Woodward Capital Management and AG Mortgage Investment Trust is sponsoring a $524.1 million residential mortgage-backed securities (RMBS) deal, selling notes through the RCKT Mortgage Trust 2025-CES11.

Rocket Mortgage originated the asset pool of 5,669 second lien loans, which have an average balance of $92,455, analysts at Fitch Ratings.

The latest RCKT Mortgage Trust series will issue the RMBS through eight classes of exchangeable notes. The deal is expected to close on November 20, with a final maturity date of November 2055, said Kroll Bond Rating Agency, which also assessed the deal.

Citigroup Global Markets, Wells Fargo and Bank of America are initial note purchasers, according to KBRA.

Among the deal’s potential credit risks are the second-lien mortgages themselves, which normally have a high expected loss severity, KBRA said. Also, potential future home prices declines are another potential credit risk to the notes, KBRA said. But those seem to be significantly mitigated by several other factors.

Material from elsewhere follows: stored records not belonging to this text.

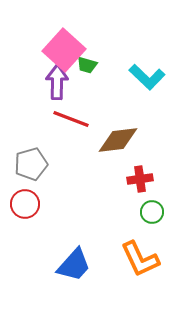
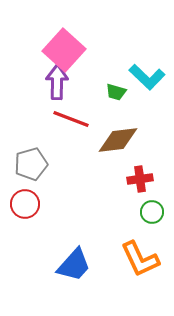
green trapezoid: moved 29 px right, 27 px down
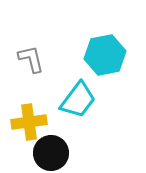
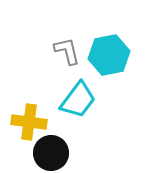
cyan hexagon: moved 4 px right
gray L-shape: moved 36 px right, 8 px up
yellow cross: rotated 16 degrees clockwise
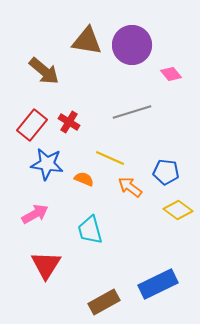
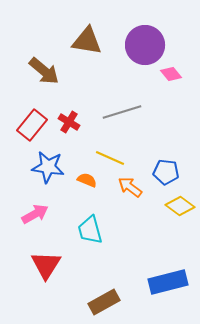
purple circle: moved 13 px right
gray line: moved 10 px left
blue star: moved 1 px right, 3 px down
orange semicircle: moved 3 px right, 1 px down
yellow diamond: moved 2 px right, 4 px up
blue rectangle: moved 10 px right, 2 px up; rotated 12 degrees clockwise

For one, the borrowers appear to be of prime credit quality, with a weighted average (WA) model FICO score of 742. Leverage is also modest, with an original debt-to-income ratio of 39.6%, and a WA securitization loan-to-value ratio of 73.7%, Fitch said.

Both tranches of A1 notes will repay investors on a pro-rata basis, while the A2 through B3 tranches repay sequentially, KBRA said. Fitch analysts said the senior classes incorporates a 1.00% step-up coupon after the 48th payment date.

California accounts for the largest percentage of borrowers, with 14,3% of the pool balance, according to Fitch.

Fitch assigns ratings of AAA to the A1 notes; AA to the A2 notes; A to the A3 notes; BBB to the M1 notes; BB to the B1 notes; and B to the B2 notes.

KBRA assigns AAA to the A1 notes; AA+ to the A2 notes; A+ to the A3 notes; BBB+ to the M1 notes; BB+ to the B1 notes; and B+ to the B2 notes.